From the fame-whoring dude decked out in body paint that read "NBC" to a six-packed hunk who was a live audience favorite, the Southeastern competitors were an eclectic bunch. Sadly, no females made it to the regional finals. But among the remaining ninja bros, there was plenty of diversity. The ranks did include a Tennessee Titan, a Harlem Globetrotter, and at least one Miami native. There were hard bodies, showboats (one dude stripped down to his skivvies and danced after beating the course), skinny dudes, short dudes, dreadlocked dudes, et cetera. When we left at 3 a.m. after six hours on set, there were still 25 dudes to go before filming was through.

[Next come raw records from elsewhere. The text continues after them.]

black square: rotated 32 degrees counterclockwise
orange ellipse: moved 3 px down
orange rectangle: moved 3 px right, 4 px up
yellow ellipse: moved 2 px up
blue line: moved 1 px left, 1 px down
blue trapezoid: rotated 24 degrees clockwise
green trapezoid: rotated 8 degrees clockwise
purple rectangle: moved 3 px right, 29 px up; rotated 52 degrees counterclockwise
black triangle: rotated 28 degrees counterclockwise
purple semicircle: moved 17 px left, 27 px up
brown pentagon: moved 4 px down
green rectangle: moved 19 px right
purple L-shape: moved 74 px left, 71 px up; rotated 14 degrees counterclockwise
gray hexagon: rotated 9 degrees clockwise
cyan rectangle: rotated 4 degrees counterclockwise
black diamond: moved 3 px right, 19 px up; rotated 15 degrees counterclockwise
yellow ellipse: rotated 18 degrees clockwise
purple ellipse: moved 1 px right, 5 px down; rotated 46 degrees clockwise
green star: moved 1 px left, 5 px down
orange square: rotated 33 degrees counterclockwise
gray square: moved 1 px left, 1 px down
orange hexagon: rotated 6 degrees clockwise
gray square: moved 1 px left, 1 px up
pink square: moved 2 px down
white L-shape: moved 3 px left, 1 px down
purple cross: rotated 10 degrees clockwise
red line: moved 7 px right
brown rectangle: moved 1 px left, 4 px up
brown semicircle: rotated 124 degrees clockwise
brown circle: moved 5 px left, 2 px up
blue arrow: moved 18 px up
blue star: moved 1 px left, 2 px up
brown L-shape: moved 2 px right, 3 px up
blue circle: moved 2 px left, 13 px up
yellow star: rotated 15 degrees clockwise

The real champs in this kind of challenge tend to be athletes trained in parkour/free-running, which are all about moving creatively through obstacles. Hence their skill at a show built around, well, an obstacle course.

Remember that time the guys of The Office did parkour?

Yeah, this is not that.

While parkour and free-running haven't really blown up in Miami (yet), our city does boast a couple of gyms dedicated to these crazy cool pastimes. The dudes and chicks of the Miami Freerunning and Parkour Academy actually served as the stunt runners for ANW during their stay, so check 'em out if you're looking to bone up on your ninja skills.

Winners from ANW's Miami round will join other regional champs for the finals in Vegas. The winner will probably be a Los Angeles-area parkour master -- damn you, West Coasters -- and will head home with a wicked $500,000. But let's not rule out Miami-area competitors either. We do have our fair share of ninjas, after all.

The show premieres on G4 on May 20th at 9 p.m.

--Hannah Sentenac

Follow Cultist on Facebook and Twitter @CultistMiami.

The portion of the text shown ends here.